For Mary, there never has been any transition from the state of sin to the life of grace because of her total enmity with the serpent. Grace has preceded her birth, for she has been predestined to be the Mother of God. The blessed mother of our Lord is untouched by the propensity of human nature to sin against God. Her desire to please God by aligning her will with His has never faltered. Mary is plagued by no dark imaginations that can draw her sensitive appetites towards anything that displeases God. The prince of this world has no dominion in her soul. The unruly desires of the will, such as pride, envy, ambition, greed, and lust do not lie dormant within Mary, but only the virtues which God desires of her in His love and goodness: faith, hope, charity, chastity, kindness, patience, fortitude, wisdom, gentleness, and so on. The kingdom of heaven on earth isn’t a place or a terrestrial dominion, but the divinized quality of the human soul sanctified by God’s grace.
The Kingdom of God is within Mary, and God alone rules in her soul through the Holy Spirit, her Creator blessed. Her soul resembles an unspoiled wilderness with untilled soil untouched by the human settlement of worldly wisdom and unnatural desires that deviate from the original goodness of creation. Mary is carried aloft on the wings of divine grace over the lower region of sinful humanity. She is beyond the dragon’s reach, having been freed from its clutches, for she hasn’t been born in slavery within its dominion. Our Blessed Lady is the free woman promised by God, whose holy offspring is the free Son of promise.
As the lily among thorns, so is my love among the daughters.
Song of Solomon 2, 2
St. Luke characterizes Mary as a living symbol of the Church or Kingdom of God, having no “spot or wrinkle”, but is “holy and without blemish” (Eph 5:27). She personifies the heavenly Church which is essentially the pilgrim Church on earth. He presents her as the perfect model for all the faithful who have been predestined to grace and are children of God by adoption, “chosen to be holy and without blemish before Him” (Eph 1:3-6). Our Blessed Lady embodies the highest stage of conversion that baptised Christians are called to attain, viz. the state of spiritual perfection and mystical union with God, albeit the many imperfections that remain in those who have advanced this far and are still at war with the dragon in their spiritual combat. Mary’s blessedness is equal to the blessedness of her Son, though not by nature but by grace. And since she is preserved free from the stain of original sin by the grace of God, St.

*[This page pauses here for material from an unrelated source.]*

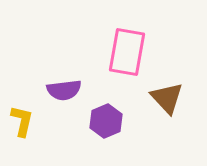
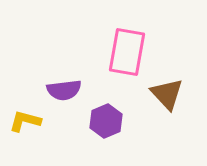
brown triangle: moved 4 px up
yellow L-shape: moved 3 px right; rotated 88 degrees counterclockwise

Paul’s exhortation to all the faithful, that they “put off the old nature for the new nature” does not apply to her (Eph 4:22-24). Mary is God’s re-creation of humanity.

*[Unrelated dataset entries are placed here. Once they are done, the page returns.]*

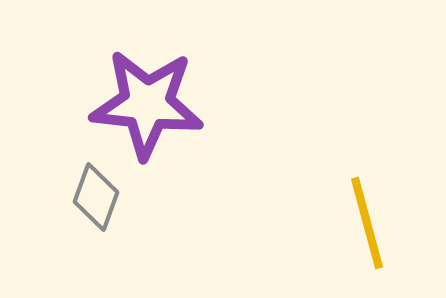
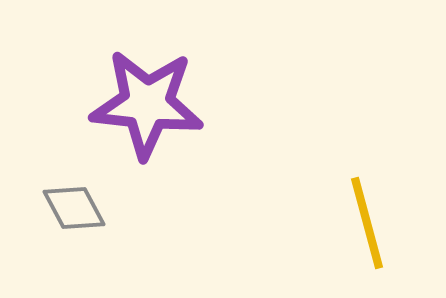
gray diamond: moved 22 px left, 11 px down; rotated 48 degrees counterclockwise
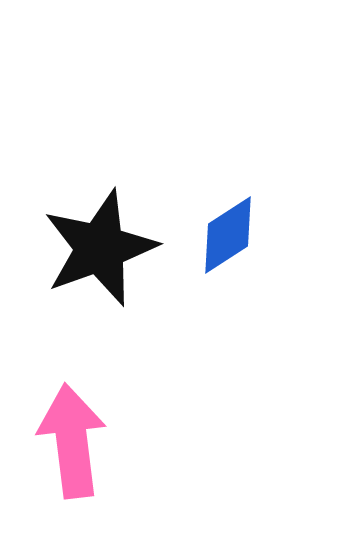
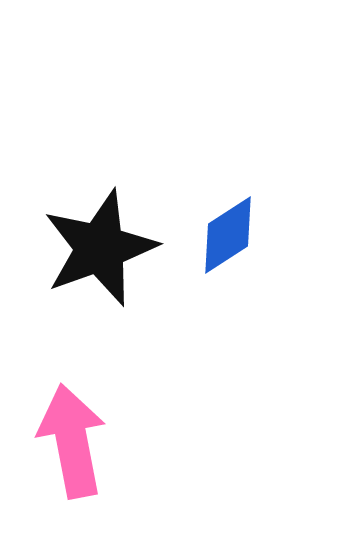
pink arrow: rotated 4 degrees counterclockwise
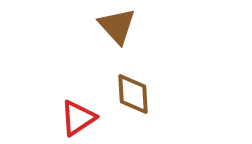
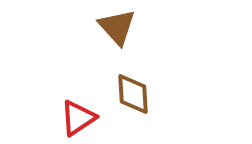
brown triangle: moved 1 px down
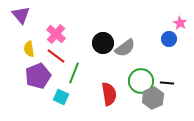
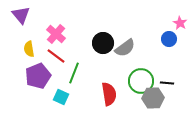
gray hexagon: rotated 20 degrees clockwise
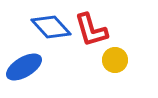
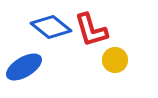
blue diamond: rotated 9 degrees counterclockwise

The fullness of grace with which Mary is endowed is a singular gift from God in virtue of her Divine Maternity. She is certainly the model of spiritual perfection in her mystical communion with God, since His heavenly kingdom has circumscribed her soul. The interior life that Mary leads is complete without any spiritual imperfections. Yet she is maturing as she increases in wisdom and knowledge through life’s experiences. Mary’s soul searches for the deep things of God for greater understanding of Him (1 Cor 2:10). Her soul is completely detached from the created world and united with the non-created God. She lives her life in spirit and in truth. The motto of her soul is faithfulness and abandonment. She who follows her Son walks not in darkness, but possesses the light of life (Jn 8:12) by walking in the light as her Son is in the light (1 Jn. 1:7), he who has claimed to be the “light of the world.” The Holy Spirit who is love enlightens her soul in the perfection of love. She is God’s perfect creation, ever blossoming in perfection.

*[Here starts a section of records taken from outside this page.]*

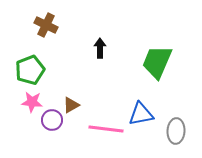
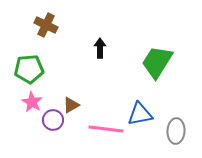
green trapezoid: rotated 9 degrees clockwise
green pentagon: moved 1 px left, 1 px up; rotated 16 degrees clockwise
pink star: rotated 25 degrees clockwise
blue triangle: moved 1 px left
purple circle: moved 1 px right
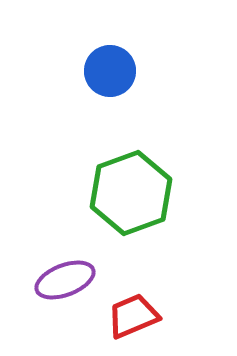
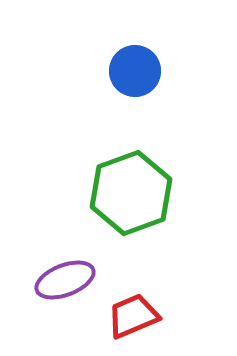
blue circle: moved 25 px right
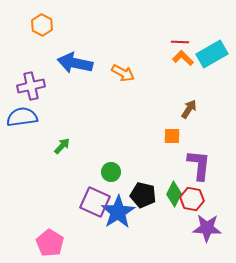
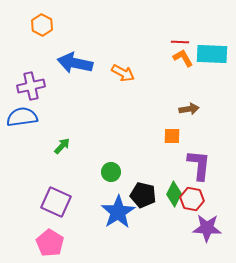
cyan rectangle: rotated 32 degrees clockwise
orange L-shape: rotated 15 degrees clockwise
brown arrow: rotated 48 degrees clockwise
purple square: moved 39 px left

Sing aloud, O daughter of Zion; shout, O Israel! Rejoice and exult with all your heart, O daughter of Jerusalem! The Lord has taken away the judgments against you; he has cleared away your enemies. The King of Israel, the Lord, is in your midst; you shall never again fear evil. On that day, it shall be said to Jerusalem: “Fear not, O Zion; let not your hands grow weak. The Lord your God is in your midst, a mighty one who will save; he will rejoice over you with gladness; he will quiet you by his love; he will exult over you with loud singing.
Zephaniah 3, 14-18
Our Blessed Lady loves God with a pure and perfect love, and by loving Him, she can love her neighbour with a totally unfailing love that reflects God’s absolute love. Mary’s love of human souls derives its existence from the love God has for her (1 Jn. 4:19). She understands and fully appreciates what true love really means. The love she has for others is that same eternal love she has received from God and cherishes above all temporal goods. Her love may be finite, but it is perfect; since Mary’s soul is free of all pride, ego, and selfishness. God is the supreme object of her soul before whom she humbly denies herself and thereby becomes the mother of God the Son (Lk. 1:48).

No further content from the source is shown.